Persecution watchdogs are setting the record straight regarding the recent slaughter of Christians in Nigeria.
While some media have painted the violence as revenge for a January attack by Christians on a Muslim village, International Christian Concern argues otherwise.
Kuru Karama was never a Muslim village, ICC stated Friday.
Some of the houses that were burned in January were the homes of Christians and some of the bodies found dead were Christian, the group reported.
"So it was not a massacre of 150 Muslims by Christians," ICC asserted.
"The fact that [the January attack] is now being used to stoke up hatred… I think those who, first of all, came up with that story, need to go back to the whole source and correct what they said."
The Anglican archbishop of Jos, the Rev. Benjamin Kwashi, told ICC this week that there has been "misreporting by the Western media to damage the good image of the church."
"What the media is reporting is as if the church was killing Muslims," he said.
But the violence began with a calculated attack on the church, he explained.
Recalling the January violence, Kwashi said it was a Sunday when Christians were all in church worshipping. One man was building a house and recruited over 200 young men to help him. In the process, Kwashi recounted, those men – in a preplanned attack – disrupted church worship services and began attacking Christians with guns and machetes.
The Christians dispersed and were pursued as they ran to their homes.
"Some people, in defense of their homes and families and children, fought them back," the archbishop said. "What followed after that was mayhem on both sides."
Following that mayhem, three predominantly Christian villages near Jos were attacked by machete-wielding Muslim extremists on March 7. Though police say a little more than 100 were killed, persecution watchdogs including ICC say up to 500 were left dead. Less than two weeks after that, another wave of violence struck two Christian villages. About a dozen were killed.

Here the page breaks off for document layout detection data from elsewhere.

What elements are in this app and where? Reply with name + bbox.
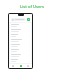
button[interactable]: Add user <box>27 18 30 21</box>
button[interactable]: Open <box>10 23 31 28</box>
button[interactable]: Home <box>10 64 16 68</box>
button[interactable]: Open <box>10 33 31 38</box>
button[interactable]: List of Users <box>0 4 64 9</box>
button[interactable]: Open <box>10 38 31 43</box>
button[interactable]: Open <box>10 48 31 53</box>
button[interactable]: Users <box>18 64 24 68</box>
button[interactable]: Open <box>10 58 31 63</box>
button[interactable]: Search <box>11 18 26 21</box>
button[interactable]: Open <box>10 28 31 33</box>
button[interactable]: Open <box>10 43 31 48</box>
button[interactable]: Settings <box>25 64 31 68</box>
staticText: List of Users <box>20 4 44 9</box>
button[interactable]: Open <box>10 53 31 58</box>
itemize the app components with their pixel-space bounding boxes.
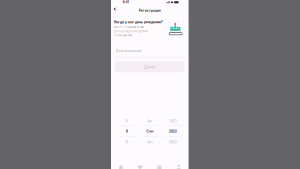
staticText: Дата рождения [116,49,142,53]
staticText: день рождения другим [114,30,148,33]
staticText: 9 [126,129,128,134]
staticText: Регистрация [139,8,161,13]
button[interactable]: Назад [112,6,121,15]
staticText: Сен [146,129,153,134]
staticText: Далее [144,65,155,69]
staticText: 8 [126,119,128,123]
staticText: 2022 [169,129,177,134]
staticText: Окт [147,140,152,144]
button[interactable]: Далее [115,62,184,72]
staticText: пользователям. [114,34,133,37]
staticText: 2021 [169,119,176,123]
button[interactable]: Избранное [131,164,150,169]
button[interactable]: Профиль [169,164,188,169]
staticText: Мы не показываем ваш [114,26,144,29]
staticText: Авг [147,119,152,123]
staticText: 9:41 [122,0,128,4]
staticText: Когда у вас день рождения? [114,20,163,24]
staticText: 10 [125,140,128,144]
button[interactable]: Главная [111,164,130,169]
staticText: 2023 [169,140,177,144]
button[interactable]: Корзина [150,164,169,169]
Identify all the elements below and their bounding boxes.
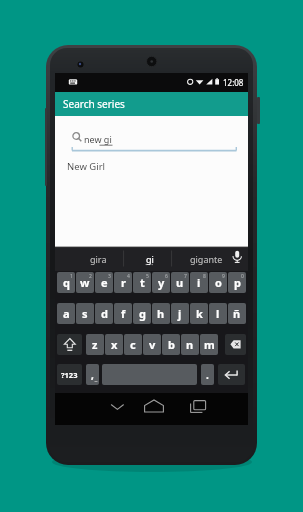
staticText: y — [158, 275, 165, 290]
staticText: 8 — [203, 273, 206, 280]
button[interactable]: x — [105, 334, 123, 355]
button[interactable]: t — [133, 272, 151, 293]
staticText: s — [82, 306, 88, 321]
staticText: h — [157, 306, 165, 321]
button[interactable]: n — [181, 334, 199, 355]
staticText: x — [111, 337, 118, 352]
staticText: 3 — [108, 273, 111, 280]
staticText: m — [204, 337, 215, 352]
button[interactable]: u — [171, 272, 189, 293]
staticText: ?123 — [61, 370, 78, 380]
button[interactable]: , — [86, 364, 99, 385]
button[interactable]: . — [201, 364, 214, 385]
staticText: j — [178, 306, 182, 321]
button[interactable]: a — [57, 303, 75, 324]
staticText: 12:08 — [223, 77, 244, 88]
button[interactable]: gira — [90, 253, 107, 265]
button[interactable]: k — [190, 303, 208, 324]
staticText: g — [139, 306, 146, 321]
staticText: u — [176, 275, 184, 290]
staticText: new gi — [84, 133, 112, 145]
button[interactable] — [97, 395, 137, 421]
staticText: o — [215, 275, 222, 290]
button[interactable]: e — [95, 272, 113, 293]
button[interactable]: l — [209, 303, 227, 324]
staticText: 6 — [165, 273, 168, 280]
button[interactable]: New Girl — [67, 160, 106, 173]
staticText: c — [130, 337, 136, 352]
staticText: . — [206, 368, 209, 382]
button[interactable]: ñ — [228, 303, 246, 324]
button[interactable]: f — [114, 303, 132, 324]
staticText: t — [140, 275, 145, 290]
staticText: a — [63, 306, 70, 321]
staticText: 1 — [70, 273, 73, 280]
button[interactable]: ?123 — [57, 364, 82, 385]
staticText: p — [234, 275, 241, 290]
staticText: 2 — [89, 273, 92, 280]
button[interactable]: w — [76, 272, 94, 293]
button[interactable]: o — [209, 272, 227, 293]
button[interactable]: gi — [146, 253, 154, 265]
button[interactable]: b — [162, 334, 180, 355]
button[interactable]: gigante — [190, 253, 223, 265]
button[interactable] — [178, 395, 218, 421]
staticText: 5 — [146, 273, 149, 280]
staticText: Search series — [63, 97, 125, 111]
button[interactable]: q — [57, 272, 75, 293]
button[interactable]: v — [143, 334, 161, 355]
staticText: n — [186, 337, 194, 352]
staticText: , — [91, 368, 94, 382]
button[interactable]: Search series — [55, 92, 248, 116]
button[interactable]: j — [171, 303, 189, 324]
button[interactable]: p — [228, 272, 246, 293]
staticText: 4 — [127, 273, 130, 280]
button[interactable] — [225, 334, 246, 355]
staticText: b — [168, 337, 175, 352]
button[interactable]: m — [200, 334, 218, 355]
button[interactable]: h — [152, 303, 170, 324]
staticText: r — [121, 275, 126, 290]
staticText: z — [92, 337, 98, 352]
button[interactable] — [134, 395, 174, 421]
staticText: e — [101, 275, 108, 290]
button[interactable]: z — [86, 334, 104, 355]
staticText: d — [101, 306, 108, 321]
staticText: 7 — [184, 273, 187, 280]
staticText: v — [149, 337, 156, 352]
staticText: w — [80, 275, 90, 290]
staticText: f — [121, 306, 126, 321]
button[interactable]: y — [152, 272, 170, 293]
staticText: k — [196, 306, 203, 321]
staticText: 9 — [222, 273, 225, 280]
staticText: q — [63, 275, 70, 290]
staticText: 0 — [241, 273, 244, 280]
button[interactable]: s — [76, 303, 94, 324]
button[interactable]: c — [124, 334, 142, 355]
staticText: ñ — [233, 306, 241, 321]
button[interactable]: g — [133, 303, 151, 324]
staticText: i — [197, 275, 201, 290]
button[interactable]: r — [114, 272, 132, 293]
button[interactable] — [218, 364, 245, 385]
staticText: l — [216, 306, 220, 321]
button[interactable]: d — [95, 303, 113, 324]
button[interactable]: i — [190, 272, 208, 293]
button[interactable] — [57, 334, 82, 355]
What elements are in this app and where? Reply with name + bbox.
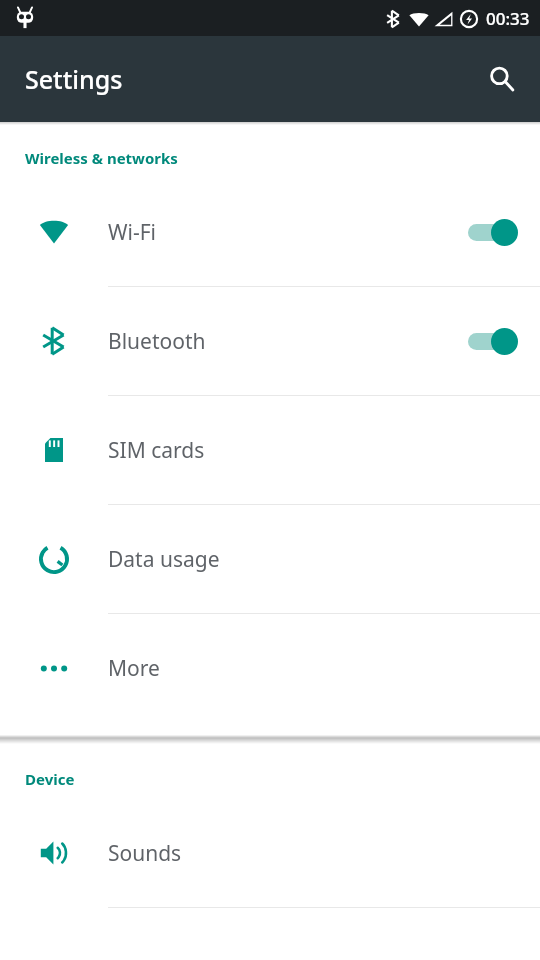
button[interactable]: SIM cards — [0, 396, 540, 504]
button[interactable]: Data usage — [0, 505, 540, 613]
staticText: SIM cards — [108, 436, 540, 465]
staticText: Data usage — [108, 545, 540, 574]
staticText: Wi-Fi — [108, 218, 466, 247]
button[interactable]: Wi-Fi — [0, 178, 540, 286]
staticText: Sounds — [108, 839, 540, 868]
staticText: More — [108, 654, 540, 683]
staticText: 00:33 — [486, 7, 530, 30]
button[interactable]: Sounds — [0, 799, 540, 907]
button[interactable]: Toggle — [466, 326, 518, 356]
button[interactable]: Search — [478, 55, 526, 103]
staticText: Settings — [25, 62, 123, 96]
staticText: Bluetooth — [108, 327, 466, 356]
staticText: Device — [25, 769, 75, 789]
staticText: Wireless & networks — [25, 148, 178, 168]
button[interactable]: Toggle — [466, 217, 518, 247]
button[interactable]: More — [0, 614, 540, 722]
button[interactable]: Bluetooth — [0, 287, 540, 395]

Acting President Goodluck Jonathan has launched an investigation of the violence.
Some of the possible motives the media has named include revenge, fighting over farmland, or fighting for control of the city of Jos.
ICC’s regional manager for Africa, Jonathan Racho, commented, "We are deeply saddened by the latest jihad attack against defenseless Christians in Nigeria. Unfortunately, the media and politicians wrongly label the attacks as ethnic violence instead of telling the truth about the ruthless Islamic jihad attack that is bent on driving Christians from northern Nigeria."

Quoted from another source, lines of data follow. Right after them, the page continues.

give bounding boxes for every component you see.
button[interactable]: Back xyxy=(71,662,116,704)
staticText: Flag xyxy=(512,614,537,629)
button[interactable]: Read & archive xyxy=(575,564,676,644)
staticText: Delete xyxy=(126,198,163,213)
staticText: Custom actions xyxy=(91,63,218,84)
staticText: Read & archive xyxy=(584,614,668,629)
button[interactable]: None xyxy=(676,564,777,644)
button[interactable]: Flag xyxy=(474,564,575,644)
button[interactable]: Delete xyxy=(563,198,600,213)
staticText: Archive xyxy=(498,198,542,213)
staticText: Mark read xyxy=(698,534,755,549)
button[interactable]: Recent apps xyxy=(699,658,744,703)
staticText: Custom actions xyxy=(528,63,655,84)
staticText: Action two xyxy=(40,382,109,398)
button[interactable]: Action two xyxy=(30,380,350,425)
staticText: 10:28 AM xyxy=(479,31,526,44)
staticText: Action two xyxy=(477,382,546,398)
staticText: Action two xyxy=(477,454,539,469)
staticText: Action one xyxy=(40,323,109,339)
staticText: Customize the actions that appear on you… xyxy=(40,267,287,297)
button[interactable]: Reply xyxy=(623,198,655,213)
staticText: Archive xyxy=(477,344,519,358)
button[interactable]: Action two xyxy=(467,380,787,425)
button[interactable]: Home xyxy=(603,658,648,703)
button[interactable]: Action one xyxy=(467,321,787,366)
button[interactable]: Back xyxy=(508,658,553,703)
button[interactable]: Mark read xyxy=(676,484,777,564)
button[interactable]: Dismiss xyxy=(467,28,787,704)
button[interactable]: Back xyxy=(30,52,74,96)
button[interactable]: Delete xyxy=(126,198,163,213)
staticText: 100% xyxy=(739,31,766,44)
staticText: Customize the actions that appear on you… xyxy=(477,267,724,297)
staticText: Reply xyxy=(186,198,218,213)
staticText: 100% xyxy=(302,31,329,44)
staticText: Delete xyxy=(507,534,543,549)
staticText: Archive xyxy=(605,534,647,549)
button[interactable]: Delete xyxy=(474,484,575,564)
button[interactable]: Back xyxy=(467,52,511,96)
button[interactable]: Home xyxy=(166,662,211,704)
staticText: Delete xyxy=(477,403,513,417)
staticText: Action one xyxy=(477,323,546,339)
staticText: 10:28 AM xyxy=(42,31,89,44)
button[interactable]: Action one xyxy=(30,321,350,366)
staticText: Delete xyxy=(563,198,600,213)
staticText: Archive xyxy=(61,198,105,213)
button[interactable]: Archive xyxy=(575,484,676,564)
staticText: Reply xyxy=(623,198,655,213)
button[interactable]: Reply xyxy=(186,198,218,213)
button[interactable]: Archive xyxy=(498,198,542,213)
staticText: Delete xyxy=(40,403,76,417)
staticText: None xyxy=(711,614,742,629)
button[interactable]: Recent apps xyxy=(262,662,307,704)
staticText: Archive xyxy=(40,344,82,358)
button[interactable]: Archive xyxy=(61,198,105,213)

The country’s population is nearly equally divided between Muslims, who dominate the north, and Christians who live mainly in the south.

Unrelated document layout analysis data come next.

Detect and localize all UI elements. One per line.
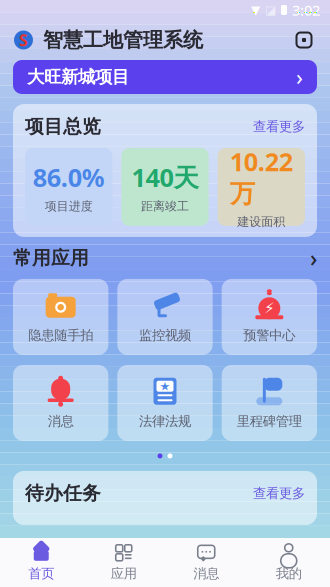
button[interactable]: 应用 bbox=[82, 538, 165, 586]
staticText: › bbox=[310, 243, 317, 273]
staticText: 10.22万 bbox=[230, 145, 293, 210]
staticText: 隐患随手拍 bbox=[28, 327, 93, 344]
staticText: 常用应用 bbox=[13, 246, 89, 269]
staticText: 监控视频 bbox=[139, 327, 191, 344]
button[interactable]: 大旺新城项目 bbox=[13, 60, 317, 94]
staticText: ★ bbox=[160, 379, 170, 393]
staticText: ⚡︎ bbox=[264, 300, 274, 316]
button[interactable]: 首页 bbox=[0, 538, 82, 586]
staticText: 首页 bbox=[28, 565, 54, 582]
staticText: 查看更多 bbox=[253, 118, 305, 135]
button[interactable]: 查看更多 bbox=[253, 118, 305, 135]
button[interactable]: 隐患随手拍 bbox=[13, 279, 108, 355]
staticText: 86.0% bbox=[33, 160, 105, 194]
staticText: S bbox=[19, 29, 28, 51]
staticText: 预警中心 bbox=[243, 327, 295, 344]
button[interactable]: 监控视频 bbox=[117, 279, 213, 355]
staticText: 3:02 bbox=[292, 0, 320, 20]
staticText: 待办任务 bbox=[25, 482, 101, 505]
staticText: 大旺新城项目 bbox=[27, 66, 129, 88]
staticText: 我的 bbox=[276, 565, 302, 582]
staticText: 里程碑管理 bbox=[237, 413, 302, 430]
button[interactable]: 扫一扫 bbox=[291, 27, 317, 53]
button[interactable]: 消息 bbox=[13, 365, 108, 441]
staticText: 查看更多 bbox=[253, 485, 305, 502]
staticText: 项目总览 bbox=[25, 115, 101, 138]
staticText: 应用 bbox=[111, 565, 137, 582]
staticText: 法律法规 bbox=[139, 413, 191, 430]
button[interactable]: 常用应用 bbox=[13, 247, 317, 269]
button[interactable]: 消息 bbox=[165, 538, 248, 586]
staticText: 消息 bbox=[48, 413, 74, 430]
button[interactable]: ★ bbox=[117, 365, 213, 441]
staticText: 消息 bbox=[193, 565, 219, 582]
staticText: › bbox=[296, 63, 303, 91]
staticText: 140天 bbox=[132, 160, 198, 194]
staticText: 项目进度 bbox=[45, 199, 93, 214]
button[interactable]: 查看更多 bbox=[253, 485, 305, 502]
button[interactable]: 里程碑管理 bbox=[222, 365, 317, 441]
button[interactable]: 我的 bbox=[248, 538, 330, 586]
staticText: ◪ bbox=[265, 3, 276, 17]
button[interactable]: ⚡︎ bbox=[222, 279, 317, 355]
staticText: ▼ bbox=[251, 3, 260, 17]
staticText: 建设面积 bbox=[237, 214, 285, 229]
staticText: 距离竣工 bbox=[141, 199, 189, 214]
staticText: 智慧工地管理系统 bbox=[43, 28, 203, 52]
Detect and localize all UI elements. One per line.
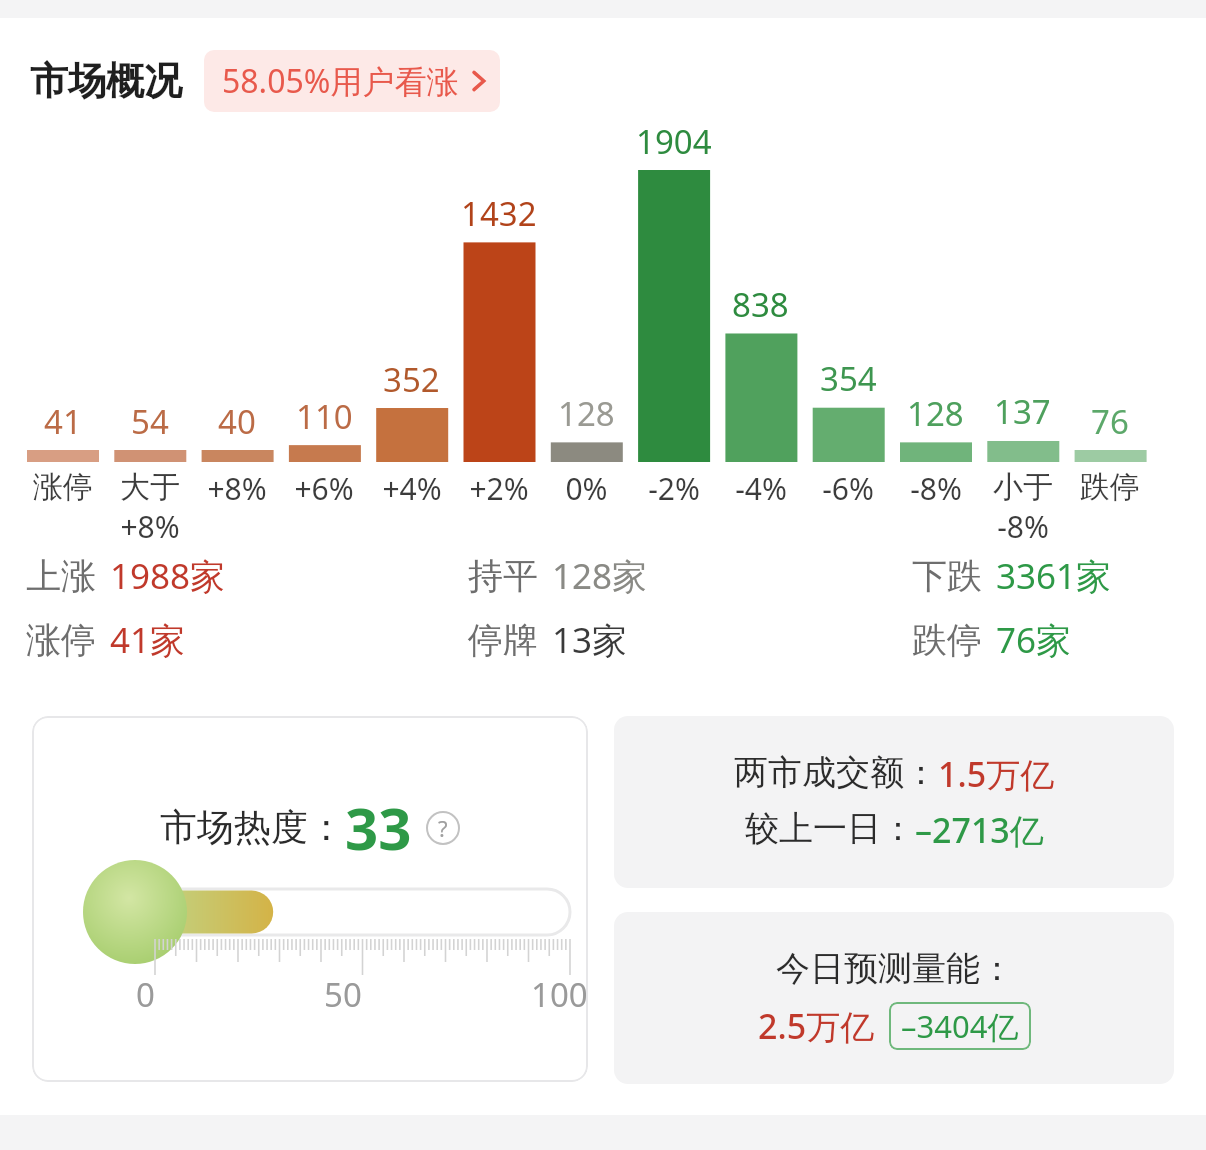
- staticText: 大于: [120, 468, 180, 506]
- staticText: 上涨: [26, 554, 96, 598]
- staticText: 41家: [110, 616, 186, 664]
- staticText: 76: [1091, 399, 1129, 444]
- staticText: 13家: [552, 616, 628, 664]
- staticText: 较上一日：: [745, 807, 915, 850]
- staticText: 0%: [565, 468, 608, 509]
- staticText: 跌停: [1080, 468, 1140, 506]
- staticText: 今日预测量能：: [776, 947, 1014, 990]
- staticText: 58.05%用户看涨: [222, 59, 459, 103]
- staticText: 128: [558, 391, 615, 436]
- staticText: 128: [907, 391, 964, 436]
- staticText: ?: [438, 813, 448, 843]
- staticText: +8%: [120, 506, 180, 540]
- staticText: 下跌: [912, 554, 982, 598]
- staticText: 76家: [996, 616, 1072, 664]
- staticText: +4%: [382, 468, 442, 509]
- staticText: 1432: [461, 191, 537, 236]
- staticText: 40: [218, 399, 256, 444]
- button[interactable]: 今日预测量能：: [614, 912, 1174, 1084]
- staticText: 1.5万亿: [938, 751, 1055, 797]
- staticText: 0: [136, 972, 155, 1017]
- staticText: 停牌: [468, 618, 538, 662]
- staticText: 352: [383, 357, 440, 402]
- staticText: 54: [131, 399, 169, 444]
- staticText: 2.5万亿: [758, 1003, 875, 1049]
- staticText: -8%: [997, 506, 1049, 540]
- staticText: 跌停: [912, 618, 982, 662]
- staticText: 33: [345, 788, 412, 867]
- button[interactable]: 市场热度：: [32, 716, 588, 1082]
- staticText: 持平: [468, 554, 538, 598]
- staticText: 市场概况: [30, 57, 182, 105]
- staticText: +8%: [207, 468, 267, 509]
- staticText: 1988家: [110, 552, 226, 600]
- staticText: +6%: [294, 468, 354, 509]
- staticText: 涨停: [26, 618, 96, 662]
- button[interactable]: 58.05%用户看涨: [204, 50, 500, 112]
- staticText: 小于: [993, 468, 1053, 506]
- staticText: -4%: [735, 468, 787, 509]
- staticText: -8%: [910, 468, 962, 509]
- staticText: 两市成交额：: [734, 751, 938, 794]
- staticText: 354: [820, 356, 877, 401]
- staticText: 3361家: [996, 552, 1112, 600]
- staticText: 128家: [552, 552, 648, 600]
- staticText: 1904: [636, 119, 712, 164]
- staticText: 41: [44, 399, 82, 444]
- staticText: –2713亿: [915, 807, 1044, 853]
- staticText: +2%: [469, 468, 529, 509]
- staticText: 涨停: [33, 468, 93, 506]
- staticText: 110: [296, 394, 353, 439]
- staticText: -2%: [648, 468, 700, 509]
- staticText: 50: [324, 972, 362, 1017]
- button[interactable]: 热度说明: [426, 811, 460, 845]
- staticText: 100: [531, 972, 588, 1017]
- button[interactable]: 两市成交额：: [614, 716, 1174, 888]
- staticText: –3404亿: [901, 1005, 1019, 1047]
- staticText: 市场热度：: [160, 804, 345, 851]
- staticText: 838: [732, 282, 789, 327]
- staticText: -6%: [822, 468, 874, 509]
- staticText: 137: [994, 389, 1051, 434]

Another persecution watchdog, Open Doors, has also pointed out that in the incident against Christians early this month, the villagers of Dogo Nahawa who were attacked had nothing to do with the January violence.
The attacks took place despite a curfew and the deployment of military personnel and police to keep the peace. Some attackers were allegedly wearing military uniforms – uniforms that had been issued specifically so that real soldiers could be distinguished from fake ones.
According to ICC, Christians in Nigeria have lost confidence in the security forces.